▸ Task directions
With all pictures excluded, restate the records that follow exactly as written.

▸ Information supplied
════════════════════
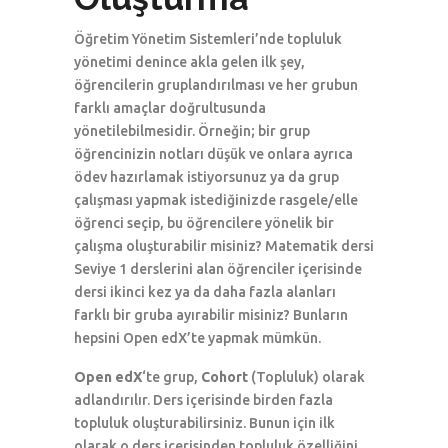
Öğretim Yönetim Sistemleri’nde topluluk
yönetimi denince akla gelen ilk şey,
öğrencilerin gruplandırılması ve her grubun
farklı amaçlar doğrultusunda
yönetilebilmesidir. Örneğin; bir grup
öğrencinizin notları düşük ve onlara ayrıca
ödev hazırlamak istiyorsunuz ya da grup
çalışması yapmak istediğinizde rasgele/elle
öğrenci seçip, bu öğrencilere yönelik bir
çalışma oluşturabilir misiniz? Matematik dersi
Seviye 1 derslerini alan öğrenciler içerisinde
dersi ikinci kez ya da daha fazla alanları
farklı bir gruba ayırabilir misiniz? Bunların
hepsini Open edX’te yapmak mümkün.
Open edX
‘te grup,
Cohort
(Topluluk) olarak
adlandırılır. Ders içerisinde birden fazla
topluluk oluşturabilirsiniz. Bunun için ilk
olarak o ders içerisinden topluluk özelliğini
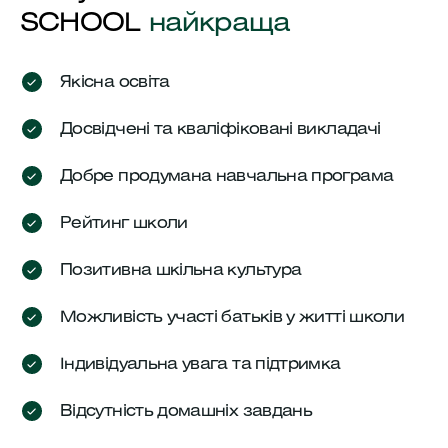
SCHOOL
найкраща
Якісна освіта
Досвідчені та кваліфіковані викладачі
Добре продумана навчальна програма
Рейтинг школи
Позитивна шкільна культура
Можливість участі батьків у житті школи
Індивідуальна увага та підтримка
Відсутність домашніх завдань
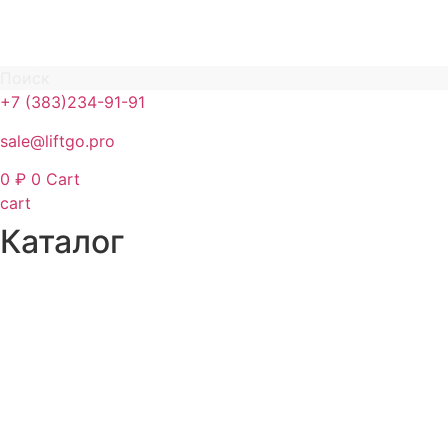
Поиск
+7 (383)234-91-91
sale@liftgo.pro
0
₽
0
Cart
cart
Каталог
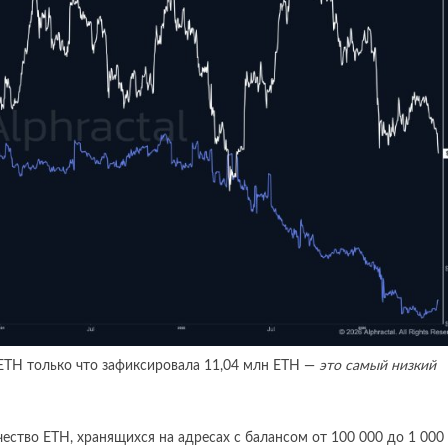
 ETH только что зафиксировала 11,04 млн ETH —
это самый низкий
чество ETH, хранящихся на адресах с балансом от 100 000 до 1 000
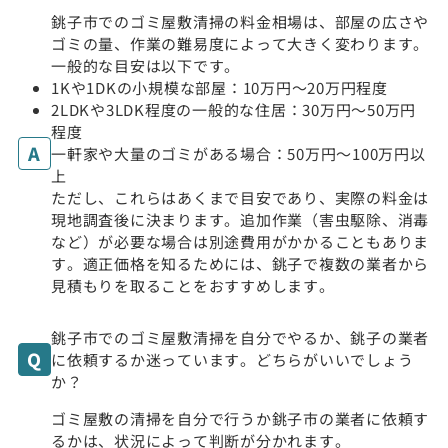
銚子市でのゴミ屋敷清掃の料金相場は、部屋の広さや
ゴミの量、作業の難易度によって大きく変わります。
一般的な目安は以下です。
1Kや1DKの小規模な部屋：10万円〜20万円程度
2LDKや3LDK程度の一般的な住居：30万円〜50万円
程度
一軒家や大量のゴミがある場合：50万円〜100万円以
上
ただし、これらはあくまで目安であり、実際の料金は
現地調査後に決まります。追加作業（害虫駆除、消毒
など）が必要な場合は別途費用がかかることもありま
す。適正価格を知るためには、銚子で複数の業者から
見積もりを取ることをおすすめします。
銚子市でのゴミ屋敷清掃を自分でやるか、銚子の業者
に依頼するか迷っています。どちらがいいでしょう
か？
ゴミ屋敷の清掃を自分で行うか銚子市の業者に依頼す
るかは、状況によって判断が分かれます。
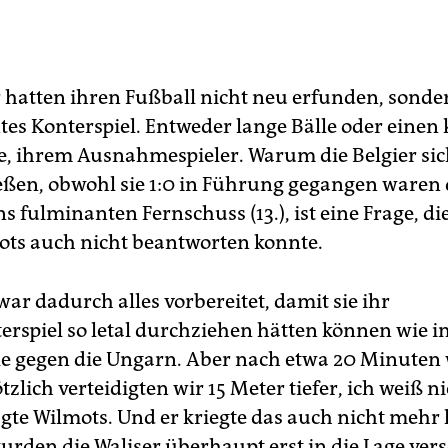
r hatten ihren Fußball nicht neu erfunden, sonder
tes Konterspiel. Entweder lange Bälle oder einen
e, ihrem Ausnahmespieler. Warum die Belgier sich
ßen, obwohl sie 1:0 in Führung gegangen waren
 fulminanten Fernschuss (13.), ist eine Frage, di
ts auch nicht beantworten konnte.
war dadurch alles vorbereitet, damit sie ihr
rspiel so letal durchziehen hätten können wie i
le gegen die Ungarn. Aber nach etwa 20 Minuten 
ötzlich verteidigten wir 15 Meter tiefer, ich weiß n
gte Wilmots. Und er kriegte das auch nicht mehr k
rden die Waliser überhaupt erst in die Lage verse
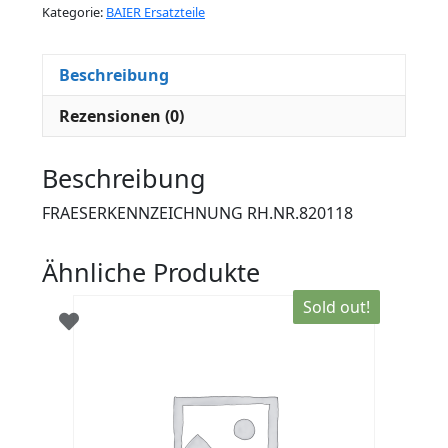
Kategorie:
BAIER Ersatzteile
Beschreibung
Rezensionen (0)
Beschreibung
FRAESERKENNZEICHNUNG RH.NR.820118
Ähnliche Produkte
Sold out!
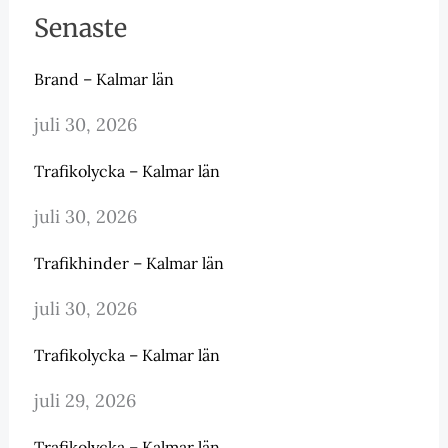
Senaste
Brand – Kalmar län
juli 30, 2026
Trafikolycka – Kalmar län
juli 30, 2026
Trafikhinder – Kalmar län
juli 30, 2026
Trafikolycka – Kalmar län
juli 29, 2026
Trafikolycka – Kalmar län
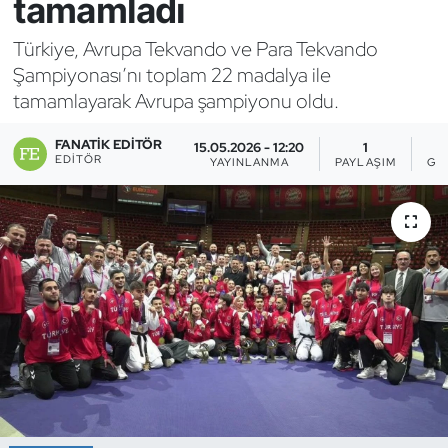
tamamladı
Bocce Bowling Dart
Türkiye, Avrupa Tekvando ve Para Tekvando
Şampiyonası’nı toplam 22 madalya ile
Boks
tamamlayarak Avrupa şampiyonu oldu.
Briç
FANATIK EDITÖR
15.05.2026 - 12:20
1
EDITÖR
YAYINLANMA
PAYLAŞIM
GÖ
Buz Hokeyi
Buz Pateni
Çim Hokeyi
Cimnastik
Curling
Dağcılık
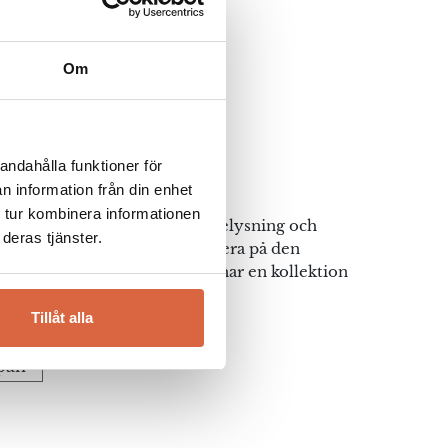
Om
andahålla funktioner för
n information från din enhet
 tur kombinera informationen
kt varumärke som tillverkar belysning och
deras tjänster.
tet. Verpan har valt att fokusera på den
en Verner Pantons verk och har en kollektion
och belysning från Panton.
Tillåt alla
rpan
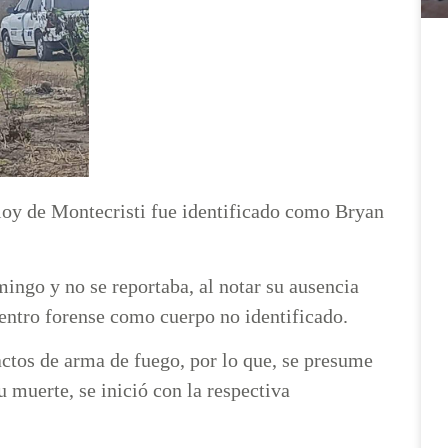
Eloy de Montecristi fue identificado como Bryan
mingo y no se reportaba, al notar su ausencia
entro forense como cuerpo no identificado.
actos de arma de fuego, por lo que, se presume
u muerte, se inició con la respectiva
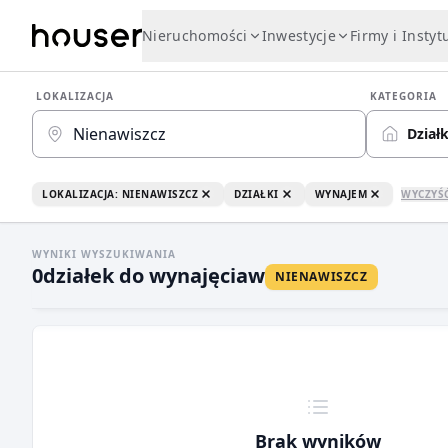
Nieruchomości
Inwestycje
Firmy i Instyt
LOKALIZACJA
KATEGORIA
Działk
LOKALIZACJA: NIENAWISZCZ
DZIAŁKI
WYNAJEM
WYCZYŚ
WYNIKI WYSZUKIWANIA
0
działek do wynajęcia
w
NIENAWISZCZ
Brak wyników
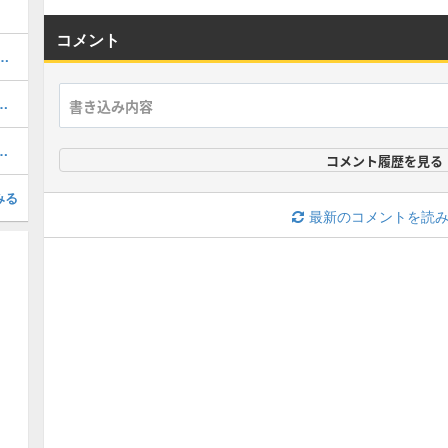
コメント
1周年/無料エピック)の評価とおすすめ育成・スキル追加
おすすめ度・どれを引くべき？
択契約リスト一覧とおすすめ獲得選手
コメント履歴を見る
みる
最新のコメントを読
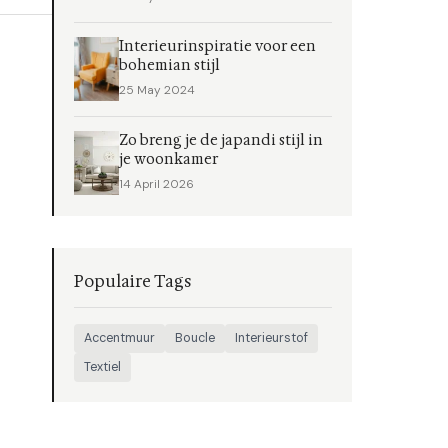
Interieurinspiratie voor een
bohemian stijl
25 May 2024
Zo breng je de japandi stijl in
je woonkamer
14 April 2026
Populaire Tags
Accentmuur
Boucle
Interieurstof
Textiel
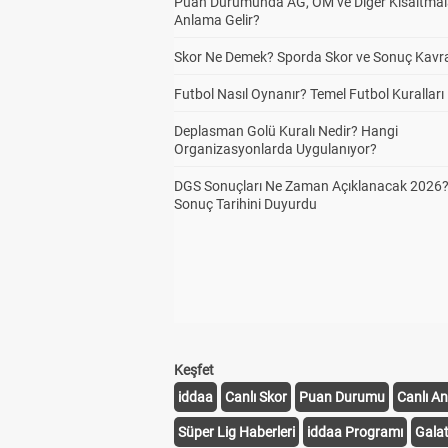
Puan Durumunda AG, OM ve Diğer Kısaltmal
Anlama Gelir?
Skor Ne Demek? Sporda Skor ve Sonuç Kavr
Futbol Nasıl Oynanır? Temel Futbol Kuralları
Deplasman Golü Kuralı Nedir? Hangi
Organizasyonlarda Uygulanıyor?
DGS Sonuçları Ne Zaman Açıklanacak 2026
Sonuç Tarihini Duyurdu
Keşfet
iddaa
Canlı Skor
Puan Durumu
Canlı An
Süper Lig Haberleri
iddaa Programı
Gala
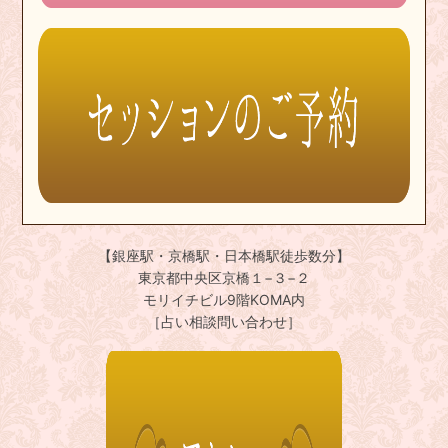
【銀座駅・京橋駅・日本橋駅徒歩数分】
東京都中央区京橋１−３−２
モリイチビル9階KOMA内
［占い相談問い合わせ］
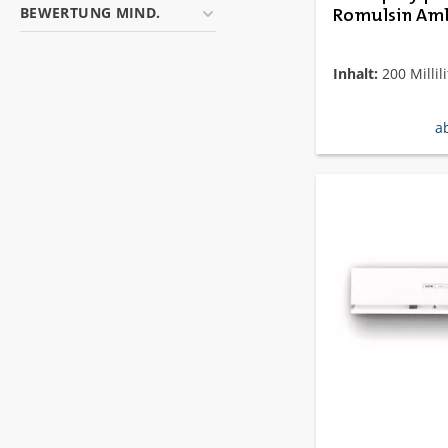
BEWERTUNG MIND.
Romulsin Am
Inhalt:
200 Millili
re
a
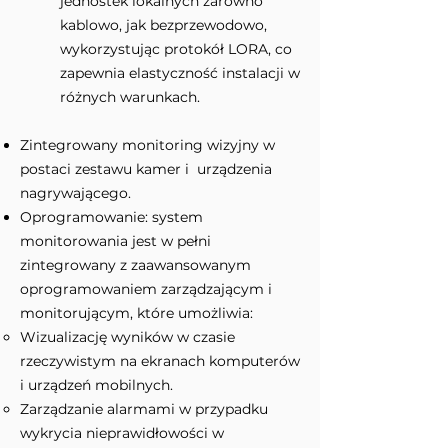
jednostek lokalnych zarówno
kablowo, jak bezprzewodowo,
wykorzystując protokół LORA, co
zapewnia elastyczność instalacji w
różnych warunkach.
Zintegrowany monitoring wizyjny w
postaci zestawu kamer i urządzenia
nagrywającego.
Oprogramowanie: system
monitorowania jest w pełni
zintegrowany z zaawansowanym
oprogramowaniem zarządzającym i
monitorującym, które umożliwia:
Wizualizację wyników w czasie
rzeczywistym na ekranach komputerów
i urządzeń mobilnych.
Zarządzanie alarmami w przypadku
wykrycia nieprawidłowości w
════════════════════
▸ Output for this exercise
Öğretim Yönetim Sistemleri’nde topluluk
yönetimi denince akla gelen ilk şey,
öğrencilerin gruplandırılması ve her grubun
farklı amaçlar doğrultusunda
yönetilebilmesidir. Örneğin; bir grup
öğrencinizin notları düşük ve onlara ayrıca
ödev hazırlamak istiyorsunuz ya da grup
çalışması yapmak istediğinizde rasgele/elle
öğrenci seçip, bu öğrencilere yönelik bir
çalışma oluşturabilir misiniz? Matematik dersi
Seviye 1 derslerini alan öğrenciler içerisinde
dersi ikinci kez ya da daha fazla alanları
farklı bir gruba ayırabilir misiniz? Bunların
hepsini Open edX’te yapmak mümkün.
Open edX
‘te grup,
Cohort
(Topluluk) olarak
adlandırılır. Ders içerisinde birden fazla
topluluk oluşturabilirsiniz. Bunun için ilk
olarak o ders içerisinden topluluk özelliğini
SCHOOL
найкраща
Якісна освіта
Досвідчені та кваліфіковані викладачі
Добре продумана навчальна програма
Рейтинг школи
Позитивна шкільна культура
Можливість участі батьків у житті школи
Індивідуальна увага та підтримка
Відсутність домашніх завдань
Поиск
+7 (383)234-91-91
sale@liftgo.pro
0
₽
0
Cart
cart
Каталог
 ETH только что зафиксировала 11,04 млн ETH —
это самый низкий
чество ETH, хранящихся на адресах с балансом от 100 000 до 1 000
銚子市でのゴミ屋敷清掃の料金相場は、部屋の広さや
ゴミの量、作業の難易度によって大きく変わります。
一般的な目安は以下です。
1Kや1DKの小規模な部屋：10万円〜20万円程度
2LDKや3LDK程度の一般的な住居：30万円〜50万円
程度
一軒家や大量のゴミがある場合：50万円〜100万円以
上
ただし、これらはあくまで目安であり、実際の料金は
現地調査後に決まります。追加作業（害虫駆除、消毒
など）が必要な場合は別途費用がかかることもありま
す。適正価格を知るためには、銚子で複数の業者から
見積もりを取ることをおすすめします。
銚子市でのゴミ屋敷清掃を自分でやるか、銚子の業者
に依頼するか迷っています。どちらがいいでしょう
か？
ゴミ屋敷の清掃を自分で行うか銚子市の業者に依頼す
るかは、状況によって判断が分かれます。
r hatten ihren Fußball nicht neu erfunden, sonder
tes Konterspiel. Entweder lange Bälle oder einen
e, ihrem Ausnahmespieler. Warum die Belgier sich
ßen, obwohl sie 1:0 in Führung gegangen waren
 fulminanten Fernschuss (13.), ist eine Frage, di
ts auch nicht beantworten konnte.
war dadurch alles vorbereitet, damit sie ihr
rspiel so letal durchziehen hätten können wie i
le gegen die Ungarn. Aber nach etwa 20 Minuten 
ötzlich verteidigten wir 15 Meter tiefer, ich weiß n
gte Wilmots. Und er kriegte das auch nicht mehr k
rden die Waliser überhaupt erst in die Lage verse
Kategorie:
BAIER Ersatzteile
Beschreibung
Rezensionen (0)
Beschreibung
FRAESERKENNZEICHNUNG RH.NR.820118
Ähnliche Produkte
Sold out!
Senaste
Brand – Kalmar län
juli 30, 2026
Trafikolycka – Kalmar län
juli 30, 2026
Trafikhinder – Kalmar län
juli 30, 2026
Trafikolycka – Kalmar län
juli 29, 2026
Trafikolycka – Kalmar län
tamamladı
Bocce Bowling Dart
Türkiye, Avrupa Tekvando ve Para Tekvando
Şampiyonası’nı toplam 22 madalya ile
Boks
tamamlayarak Avrupa şampiyonu oldu.
Briç
FANATIK EDITÖR
15.05.2026 - 12:20
1
EDITÖR
YAYINLANMA
PAYLAŞIM
GÖ
Buz Hokeyi
Buz Pateni
Çim Hokeyi
Cimnastik
Curling
Dağcılık
Om
andahålla funktioner för
n information från din enhet
 tur kombinera informationen
kt varumärke som tillverkar belysning och
deras tjänster.
tet. Verpan har valt att fokusera på den
en Verner Pantons verk och har en kollektion
och belysning från Panton.
Tillåt alla
rpan
Eloy de Montecristi fue identificado como Bryan
mingo y no se reportaba, al notar su ausencia
entro forense como cuerpo no identificado.
actos de arma de fuego, por lo que, se presume
u muerte, se inició con la respectiva
Nieruchomości
Inwestycje
Firmy i Instyt
LOKALIZACJA
KATEGORIA
Działk
LOKALIZACJA: NIENAWISZCZ
DZIAŁKI
WYNAJEM
WYCZYŚ
WYNIKI WYSZUKIWANIA
0
działek do wynajęcia
w
NIENAWISZCZ
Brak wyników
コメント
1周年/無料エピック)の評価とおすすめ育成・スキル追加
おすすめ度・どれを引くべき？
択契約リスト一覧とおすすめ獲得選手
コメント履歴を見る
みる
最新のコメントを読
Interieurinspiratie voor een
bohemian stijl
25 May 2024
Zo breng je de japandi stijl in
je woonkamer
14 April 2026
Populaire Tags
Accentmuur
Boucle
Interieurstof
Textiel
Puan Durumunda AG, OM ve Diğer Kısaltmal
Anlama Gelir?
Skor Ne Demek? Sporda Skor ve Sonuç Kavr
Futbol Nasıl Oynanır? Temel Futbol Kuralları
Deplasman Golü Kuralı Nedir? Hangi
Organizasyonlarda Uygulanıyor?
DGS Sonuçları Ne Zaman Açıklanacak 2026
Sonuç Tarihini Duyurdu
Keşfet
iddaa
Canlı Skor
Puan Durumu
Canlı An
Süper Lig Haberleri
iddaa Programı
Gala
【銀座駅・京橋駅・日本橋駅徒歩数分】
東京都中央区京橋１−３−２
モリイチビル9階KOMA内
［占い相談問い合わせ］
BEWERTUNG MIND.
Romulsin Am
Inhalt:
200 Millili
re
a
jednostek lokalnych zarówno
kablowo, jak bezprzewodowo,
wykorzystując protokół LORA, co
zapewnia elastyczność instalacji w
różnych warunkach.
Zintegrowany monitoring wizyjny w
postaci zestawu kamer i urządzenia
nagrywającego.
Oprogramowanie: system
monitorowania jest w pełni
zintegrowany z zaawansowanym
oprogramowaniem zarządzającym i
monitorującym, które umożliwia:
Wizualizację wyników w czasie
rzeczywistym na ekranach komputerów
i urządzeń mobilnych.
Zarządzanie alarmami w przypadku
wykrycia nieprawidłowości w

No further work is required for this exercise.